浣花山莊,坐落於一座名為“棲雲”的高山之上,一方清如明鏡的巨大高山湖,雲蒸霞蔚,鎮日雲霧繚繞。山莊以湖泊為界,分為南北兩院,南院是成片的竹樓木屋,乃是主院。而所謂的北院,不僅包括山莊所在山峰的北側,還包括聳簇在北邊的三座稍矮山峰。
南院名為主院,主要是山莊迎客、理事和住宿所在,而北院則是大片大片的花園和藥田。由於氣候條件適宜,百花谷所需的普通草藥,大部分都可以在此處種植,因此,浣花山莊這座別院,實際上相當於百花谷的一個大藥園。
百花谷向來以醫藥傳世,藥園之重要性,不言而喻。陸周彥能出任浣花山莊莊主,不僅是靠著淵博的藥草學識,更因他修為精深、處事老練。
此次到訪的眾人,其中既有谷主的道侶余繁生長老,又有少谷主百花羞月,可謂近年來接待規格最高的一次。因此,當陸周彥一聽到下人稟報,便立即招呼上其道侶和愛女,以及山莊管事,隆重出迎。
看到山莊門前的九人一馬,陸周彥忙一整杏色長衫,微笑著迎上前去。
“少谷主無恙歸來,喜從天降。余長老親來,周彥更覺榮幸。眾位貴客蒞臨,今日浣花山莊蓬蓽生輝。”
陸周彥身形清瘦,面容儒雅,音色清朗,讓人一見便生親切之感。
百花羞月落落大方道:“有勞陸師叔全家迎接,羞月受寵若驚。”
陸周彥:“少谷主地位尊崇,理應如此。

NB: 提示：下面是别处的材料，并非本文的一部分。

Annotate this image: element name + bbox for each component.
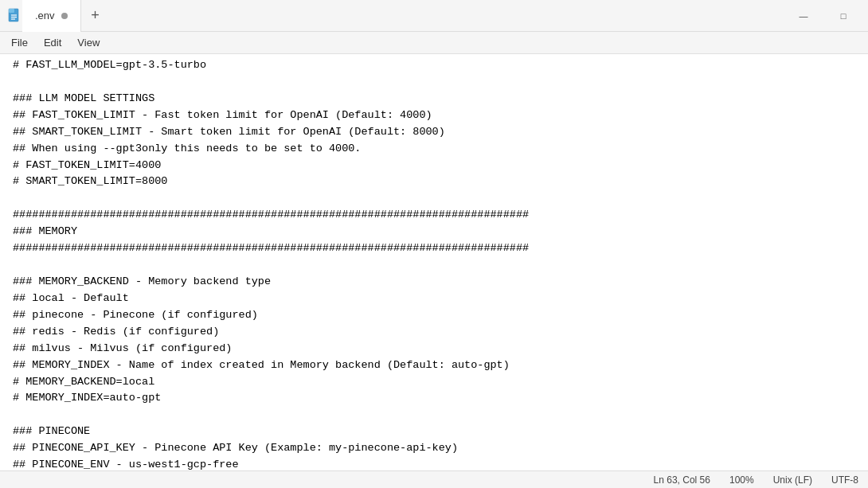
- line-21: # MEMORY_INDEX=auto-gpt: [13, 392, 161, 404]
- minimize-button[interactable]: —: [785, 3, 822, 29]
- tab-bar: .env +: [22, 0, 785, 32]
- line-1: # FAST_LLM_MODEL=gpt-3.5-turbo: [13, 59, 206, 71]
- line-8: # SMART_TOKEN_LIMIT=8000: [13, 175, 167, 187]
- line-17: ## redis - Redis (if configured): [13, 326, 219, 338]
- line-10: ########################################…: [13, 209, 529, 221]
- encoding[interactable]: UTF-8: [831, 474, 858, 486]
- line-25: ## PINECONE_ENV - us-west1-gcp-free: [13, 459, 239, 470]
- title-bar-left: [6, 8, 22, 24]
- title-bar: .env + — □: [0, 0, 868, 32]
- status-bar: Ln 63, Col 56 100% Unix (LF) UTF-8: [0, 470, 868, 488]
- editor-area: # FAST_LLM_MODEL=gpt-3.5-turbo ### LLM M…: [0, 54, 868, 470]
- line-20: # MEMORY_BACKEND=local: [13, 376, 154, 388]
- editor-content[interactable]: # FAST_LLM_MODEL=gpt-3.5-turbo ### LLM M…: [0, 54, 868, 470]
- line-12: ########################################…: [13, 242, 529, 254]
- line-19: ## MEMORY_INDEX - Name of index created …: [13, 359, 510, 371]
- svg-rect-1: [9, 9, 14, 13]
- active-tab[interactable]: .env: [22, 0, 81, 32]
- menu-bar: File Edit View: [0, 32, 868, 54]
- line-14: ### MEMORY_BACKEND - Memory backend type: [13, 275, 271, 287]
- menu-edit[interactable]: Edit: [36, 33, 69, 52]
- line-23: ### PINECONE: [13, 425, 90, 437]
- add-tab-button[interactable]: +: [81, 2, 110, 30]
- menu-view[interactable]: View: [69, 33, 108, 52]
- zoom-level[interactable]: 100%: [729, 474, 754, 486]
- line-5: ## SMART_TOKEN_LIMIT - Smart token limit…: [13, 126, 445, 138]
- line-24: ## PINECONE_API_KEY - Pinecone API Key (…: [13, 442, 458, 454]
- cursor-position[interactable]: Ln 63, Col 56: [654, 474, 710, 486]
- tab-filename: .env: [35, 10, 55, 21]
- tab-modified-dot: [61, 13, 68, 19]
- line-7: # FAST_TOKEN_LIMIT=4000: [13, 159, 161, 171]
- window-controls: — □: [785, 3, 862, 29]
- app-icon: [6, 8, 22, 24]
- line-ending[interactable]: Unix (LF): [773, 474, 812, 486]
- line-4: ## FAST_TOKEN_LIMIT - Fast token limit f…: [13, 109, 432, 121]
- menu-file[interactable]: File: [3, 33, 36, 52]
- line-11: ### MEMORY: [13, 225, 77, 237]
- line-15: ## local - Default: [13, 292, 129, 304]
- line-16: ## pinecone - Pinecone (if configured): [13, 309, 258, 321]
- maximize-button[interactable]: □: [825, 3, 862, 29]
- line-3: ### LLM MODEL SETTINGS: [13, 92, 154, 104]
- line-6: ## When using --gpt3only this needs to b…: [13, 142, 361, 154]
- line-18: ## milvus - Milvus (if configured): [13, 342, 232, 354]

”
余繁生上前一步,笑道:“好了,諸位貴客遠來,頗為勞頓,陸長老就不要再客套了,我們進莊再說。”
陸周彥很識趣一側身,伸手延請道:“正是,正是,快,諸位貴客快莊內請。”
見眾人舉步,陸周彥愛女陸穎兒忙吩咐身邊的管事:“常叔,快去準備上等的紅雲疊翠。”
聽到陸穎兒的話,余繁生哈哈大笑:“妙哉妙哉!還是穎兒知我。洪前輩,這紅雲疊翠,可是浣花山莊獨有的好茶,即便是我,一年也難得分上幾兩,待會兒您可要好好品鑒一番。”
陸穎兒約莫十七八歲年紀,身段嬌小,面容清麗,姿色雖略遜於百花羞月,卻也是位難得的佳人。被余繁生誇得臉色羞紅,閃身躲到百花羞月身旁。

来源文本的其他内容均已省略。